Material and Methods

  • We conducted a retrospective analysis of consecutive cases of LESS-PN performed between November 2007 and March 2012 at 11 participating institutions.
  • Demographic data and data on the main peri-operative outcomes and complications were gathered and analysed.
  • Kidney function was evaluated by measuring serum creatinine concentration and estimated glomerular filtration rate (eGFR).
  • Chronic kidney disease was defined in stages for each patient according to the National Kidney Foundation, Kidney Disease Outcomes Quality Initiative.

Results

  • A total of 190 cases were included in this analysis.

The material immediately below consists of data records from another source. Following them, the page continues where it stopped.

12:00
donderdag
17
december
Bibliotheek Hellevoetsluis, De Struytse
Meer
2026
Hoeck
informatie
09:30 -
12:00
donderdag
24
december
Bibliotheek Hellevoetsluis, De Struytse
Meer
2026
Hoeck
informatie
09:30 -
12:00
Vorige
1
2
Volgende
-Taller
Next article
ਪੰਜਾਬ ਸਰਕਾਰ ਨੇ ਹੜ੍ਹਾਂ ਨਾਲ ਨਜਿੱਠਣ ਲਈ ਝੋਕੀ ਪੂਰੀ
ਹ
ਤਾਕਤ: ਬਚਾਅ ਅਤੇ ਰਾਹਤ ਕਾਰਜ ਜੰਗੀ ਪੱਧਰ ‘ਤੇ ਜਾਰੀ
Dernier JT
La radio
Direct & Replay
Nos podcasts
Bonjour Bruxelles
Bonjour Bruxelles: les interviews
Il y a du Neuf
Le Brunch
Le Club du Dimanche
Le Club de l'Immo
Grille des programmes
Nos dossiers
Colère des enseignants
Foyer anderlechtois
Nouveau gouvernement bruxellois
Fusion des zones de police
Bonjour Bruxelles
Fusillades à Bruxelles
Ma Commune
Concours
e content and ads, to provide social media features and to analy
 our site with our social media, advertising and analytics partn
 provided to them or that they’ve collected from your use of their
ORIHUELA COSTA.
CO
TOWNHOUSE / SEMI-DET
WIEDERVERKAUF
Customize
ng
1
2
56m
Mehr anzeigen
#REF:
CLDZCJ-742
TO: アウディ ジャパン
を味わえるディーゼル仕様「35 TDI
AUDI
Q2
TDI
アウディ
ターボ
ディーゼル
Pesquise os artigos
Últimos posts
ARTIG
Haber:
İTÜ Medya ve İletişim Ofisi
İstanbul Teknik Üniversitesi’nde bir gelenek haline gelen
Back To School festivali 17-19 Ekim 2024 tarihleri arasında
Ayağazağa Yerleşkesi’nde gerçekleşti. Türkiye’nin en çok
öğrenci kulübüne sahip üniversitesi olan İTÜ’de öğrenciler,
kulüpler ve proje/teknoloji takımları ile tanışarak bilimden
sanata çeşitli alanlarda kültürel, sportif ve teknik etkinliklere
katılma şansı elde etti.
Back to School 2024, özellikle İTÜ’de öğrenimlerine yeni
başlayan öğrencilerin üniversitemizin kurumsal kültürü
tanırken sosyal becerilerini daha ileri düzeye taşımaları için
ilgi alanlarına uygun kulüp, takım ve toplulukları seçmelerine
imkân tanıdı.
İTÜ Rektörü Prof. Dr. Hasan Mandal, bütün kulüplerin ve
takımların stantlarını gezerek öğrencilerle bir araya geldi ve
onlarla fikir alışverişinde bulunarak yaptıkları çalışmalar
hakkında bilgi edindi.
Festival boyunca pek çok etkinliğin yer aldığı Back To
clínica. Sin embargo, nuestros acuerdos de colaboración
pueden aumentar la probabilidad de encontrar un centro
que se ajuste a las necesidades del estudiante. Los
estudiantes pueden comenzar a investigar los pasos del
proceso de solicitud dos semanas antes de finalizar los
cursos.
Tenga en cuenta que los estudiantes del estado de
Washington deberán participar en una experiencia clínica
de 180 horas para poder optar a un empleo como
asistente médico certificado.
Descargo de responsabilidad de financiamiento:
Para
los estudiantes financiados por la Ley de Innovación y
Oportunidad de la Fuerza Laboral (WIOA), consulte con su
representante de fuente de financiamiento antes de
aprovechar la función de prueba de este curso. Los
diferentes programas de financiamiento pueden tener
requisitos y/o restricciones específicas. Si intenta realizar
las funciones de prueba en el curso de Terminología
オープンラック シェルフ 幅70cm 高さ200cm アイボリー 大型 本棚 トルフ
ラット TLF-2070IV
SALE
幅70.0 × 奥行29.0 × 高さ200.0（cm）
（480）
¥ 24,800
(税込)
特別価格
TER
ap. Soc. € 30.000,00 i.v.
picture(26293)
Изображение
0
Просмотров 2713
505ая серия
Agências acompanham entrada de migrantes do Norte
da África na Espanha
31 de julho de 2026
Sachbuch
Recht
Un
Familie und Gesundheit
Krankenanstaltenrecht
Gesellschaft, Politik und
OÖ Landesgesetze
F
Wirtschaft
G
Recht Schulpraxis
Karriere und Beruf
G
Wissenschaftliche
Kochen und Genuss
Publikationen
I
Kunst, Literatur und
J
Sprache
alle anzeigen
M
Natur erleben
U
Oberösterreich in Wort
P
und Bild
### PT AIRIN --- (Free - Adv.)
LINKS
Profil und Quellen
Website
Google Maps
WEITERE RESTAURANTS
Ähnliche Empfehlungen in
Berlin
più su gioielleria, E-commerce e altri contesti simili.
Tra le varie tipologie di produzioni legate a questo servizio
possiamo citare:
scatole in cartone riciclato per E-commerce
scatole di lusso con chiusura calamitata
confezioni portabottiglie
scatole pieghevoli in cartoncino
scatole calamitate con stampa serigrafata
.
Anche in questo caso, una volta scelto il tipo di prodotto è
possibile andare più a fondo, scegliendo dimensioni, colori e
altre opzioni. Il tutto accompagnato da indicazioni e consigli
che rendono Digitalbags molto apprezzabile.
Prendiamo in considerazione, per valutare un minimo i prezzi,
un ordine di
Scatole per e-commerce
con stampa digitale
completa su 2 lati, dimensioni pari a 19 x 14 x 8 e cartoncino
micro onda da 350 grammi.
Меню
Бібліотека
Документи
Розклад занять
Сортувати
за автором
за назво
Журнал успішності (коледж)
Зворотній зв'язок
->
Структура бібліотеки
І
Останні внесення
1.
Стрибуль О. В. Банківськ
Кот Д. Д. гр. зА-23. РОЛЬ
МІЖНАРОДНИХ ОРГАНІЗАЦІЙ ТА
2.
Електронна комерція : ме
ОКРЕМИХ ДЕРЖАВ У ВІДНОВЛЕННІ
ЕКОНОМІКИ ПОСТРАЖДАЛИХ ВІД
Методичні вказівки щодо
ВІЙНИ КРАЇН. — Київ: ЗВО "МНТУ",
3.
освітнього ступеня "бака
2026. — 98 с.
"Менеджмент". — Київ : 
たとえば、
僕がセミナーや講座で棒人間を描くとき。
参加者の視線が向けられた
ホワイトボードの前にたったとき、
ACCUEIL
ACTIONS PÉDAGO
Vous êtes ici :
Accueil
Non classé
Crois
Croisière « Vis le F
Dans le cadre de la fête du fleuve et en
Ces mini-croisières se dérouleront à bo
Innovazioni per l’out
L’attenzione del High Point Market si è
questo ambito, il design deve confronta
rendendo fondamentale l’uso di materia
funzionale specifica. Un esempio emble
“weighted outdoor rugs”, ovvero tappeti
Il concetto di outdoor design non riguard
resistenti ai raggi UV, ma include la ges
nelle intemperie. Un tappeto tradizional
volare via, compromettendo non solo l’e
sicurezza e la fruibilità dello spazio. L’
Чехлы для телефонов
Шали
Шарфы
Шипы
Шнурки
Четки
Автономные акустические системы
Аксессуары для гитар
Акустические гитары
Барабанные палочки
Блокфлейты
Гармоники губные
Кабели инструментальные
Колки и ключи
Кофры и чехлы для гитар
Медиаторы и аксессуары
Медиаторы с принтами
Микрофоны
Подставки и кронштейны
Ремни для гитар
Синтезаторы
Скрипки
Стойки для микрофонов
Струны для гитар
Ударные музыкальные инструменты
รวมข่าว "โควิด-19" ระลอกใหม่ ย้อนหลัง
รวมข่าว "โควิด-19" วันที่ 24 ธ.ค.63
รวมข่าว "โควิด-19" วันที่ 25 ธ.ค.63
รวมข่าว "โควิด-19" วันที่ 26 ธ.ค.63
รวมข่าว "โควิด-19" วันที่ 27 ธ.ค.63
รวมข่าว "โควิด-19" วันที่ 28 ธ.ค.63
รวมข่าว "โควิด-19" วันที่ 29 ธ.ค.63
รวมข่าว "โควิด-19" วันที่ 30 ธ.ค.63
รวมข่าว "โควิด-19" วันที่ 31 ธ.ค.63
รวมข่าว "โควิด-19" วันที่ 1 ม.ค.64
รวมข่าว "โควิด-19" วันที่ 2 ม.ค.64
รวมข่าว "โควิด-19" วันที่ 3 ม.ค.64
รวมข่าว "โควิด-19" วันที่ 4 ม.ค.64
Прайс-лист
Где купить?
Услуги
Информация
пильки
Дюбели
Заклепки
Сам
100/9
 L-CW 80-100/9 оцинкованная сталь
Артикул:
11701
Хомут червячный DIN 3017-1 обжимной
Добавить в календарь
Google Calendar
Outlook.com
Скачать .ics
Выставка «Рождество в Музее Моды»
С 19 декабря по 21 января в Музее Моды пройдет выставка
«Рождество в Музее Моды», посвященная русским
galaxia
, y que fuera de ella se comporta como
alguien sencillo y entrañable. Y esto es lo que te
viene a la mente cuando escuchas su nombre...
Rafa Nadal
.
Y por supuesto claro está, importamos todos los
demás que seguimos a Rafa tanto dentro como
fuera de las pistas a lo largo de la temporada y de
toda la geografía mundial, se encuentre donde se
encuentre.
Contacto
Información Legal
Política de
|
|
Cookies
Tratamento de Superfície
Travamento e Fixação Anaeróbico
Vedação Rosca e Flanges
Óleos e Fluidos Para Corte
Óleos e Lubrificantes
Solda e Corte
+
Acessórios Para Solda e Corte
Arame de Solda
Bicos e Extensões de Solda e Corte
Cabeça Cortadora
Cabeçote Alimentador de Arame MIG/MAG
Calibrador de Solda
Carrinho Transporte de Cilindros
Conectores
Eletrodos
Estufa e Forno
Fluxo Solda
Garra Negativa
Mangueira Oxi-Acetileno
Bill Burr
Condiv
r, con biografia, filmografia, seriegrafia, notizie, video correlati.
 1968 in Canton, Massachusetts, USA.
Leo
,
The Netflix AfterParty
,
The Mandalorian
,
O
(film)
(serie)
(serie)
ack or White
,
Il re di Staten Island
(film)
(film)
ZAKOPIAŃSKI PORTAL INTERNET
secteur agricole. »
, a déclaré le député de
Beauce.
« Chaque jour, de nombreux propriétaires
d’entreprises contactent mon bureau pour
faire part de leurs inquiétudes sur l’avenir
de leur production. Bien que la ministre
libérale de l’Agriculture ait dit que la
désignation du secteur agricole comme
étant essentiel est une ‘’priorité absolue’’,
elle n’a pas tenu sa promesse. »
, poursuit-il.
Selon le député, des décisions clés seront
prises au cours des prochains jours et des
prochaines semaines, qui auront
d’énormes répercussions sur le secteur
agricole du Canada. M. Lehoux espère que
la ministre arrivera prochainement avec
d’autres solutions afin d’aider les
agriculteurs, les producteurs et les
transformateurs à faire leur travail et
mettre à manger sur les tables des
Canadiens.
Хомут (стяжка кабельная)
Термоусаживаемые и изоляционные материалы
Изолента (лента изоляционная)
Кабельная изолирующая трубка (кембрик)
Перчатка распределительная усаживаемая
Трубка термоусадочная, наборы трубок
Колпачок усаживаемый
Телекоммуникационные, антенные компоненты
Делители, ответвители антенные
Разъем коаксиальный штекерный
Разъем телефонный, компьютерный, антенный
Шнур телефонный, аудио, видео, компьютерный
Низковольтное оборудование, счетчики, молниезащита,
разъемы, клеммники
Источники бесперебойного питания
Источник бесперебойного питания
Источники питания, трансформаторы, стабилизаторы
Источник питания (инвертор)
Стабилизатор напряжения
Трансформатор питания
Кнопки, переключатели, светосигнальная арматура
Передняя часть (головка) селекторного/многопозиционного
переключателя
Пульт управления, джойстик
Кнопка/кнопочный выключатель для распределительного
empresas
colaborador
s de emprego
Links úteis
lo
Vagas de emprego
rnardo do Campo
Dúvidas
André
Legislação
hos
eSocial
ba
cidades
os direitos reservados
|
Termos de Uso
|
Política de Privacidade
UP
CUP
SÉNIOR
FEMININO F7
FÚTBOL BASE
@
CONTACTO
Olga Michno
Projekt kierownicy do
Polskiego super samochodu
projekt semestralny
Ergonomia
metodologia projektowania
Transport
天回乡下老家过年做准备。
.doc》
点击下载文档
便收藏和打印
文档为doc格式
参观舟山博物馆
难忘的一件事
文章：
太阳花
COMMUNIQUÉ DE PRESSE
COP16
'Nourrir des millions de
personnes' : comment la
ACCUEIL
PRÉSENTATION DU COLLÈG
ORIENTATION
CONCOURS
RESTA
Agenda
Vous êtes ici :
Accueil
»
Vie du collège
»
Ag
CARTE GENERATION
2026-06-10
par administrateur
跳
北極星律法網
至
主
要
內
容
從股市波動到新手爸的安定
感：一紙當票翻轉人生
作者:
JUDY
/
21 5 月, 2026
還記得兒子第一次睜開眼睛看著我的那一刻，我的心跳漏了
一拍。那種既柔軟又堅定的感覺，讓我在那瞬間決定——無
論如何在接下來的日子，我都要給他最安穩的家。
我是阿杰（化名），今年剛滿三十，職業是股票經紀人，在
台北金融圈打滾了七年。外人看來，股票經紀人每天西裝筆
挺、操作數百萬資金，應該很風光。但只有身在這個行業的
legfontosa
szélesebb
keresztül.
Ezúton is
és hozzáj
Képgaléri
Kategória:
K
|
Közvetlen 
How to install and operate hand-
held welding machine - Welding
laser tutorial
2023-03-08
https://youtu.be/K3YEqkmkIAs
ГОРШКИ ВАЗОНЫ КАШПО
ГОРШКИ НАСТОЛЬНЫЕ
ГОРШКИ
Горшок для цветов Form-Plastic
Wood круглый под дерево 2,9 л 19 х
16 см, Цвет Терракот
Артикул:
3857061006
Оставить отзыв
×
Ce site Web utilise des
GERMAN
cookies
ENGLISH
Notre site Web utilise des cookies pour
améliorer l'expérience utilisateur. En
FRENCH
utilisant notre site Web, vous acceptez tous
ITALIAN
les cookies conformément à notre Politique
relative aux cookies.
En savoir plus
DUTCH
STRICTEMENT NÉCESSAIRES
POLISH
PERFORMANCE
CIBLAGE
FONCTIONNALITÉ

The mean renal tumour size was 2.6 cm, and the mean PADUA score was 7.2.
  • The median operating time was 170 min with a median estimated blood loss of 150 mL. A clampless technique was used in 70 cases (36.8%) and the median warm ischaemia time (WIT) was 16.5 min.
  • PADUA score independently predicted the length of WIT (low vs high score: odds ratio 5.11, CI 1.50–17.41, P = 0.009; intermediate vs high score: odds ratio 5.13, CI 1.56–16.88, P = 0.007).
  • The overall postoperative complication rate was 14.7%. Where a clamping technique was used, a significant increase in serum creatinine concentration and a significant decrease in eGFR were observed postoperatively and at 6 months. On multivariate analysis PADUA score was the only predicting factor.
  • Overall survival rates were 99, 97 and 88% at 12-, 24- and 36-month follow-up, respectively, while disease-free survival rates were 98% at 12-month and 97% at 24- and 36-month follow-up.

Conclusion

  • The study showed that LESS-PN is effective in terms of renal function preservation and oncological control at short- and intermediate-term follow-up.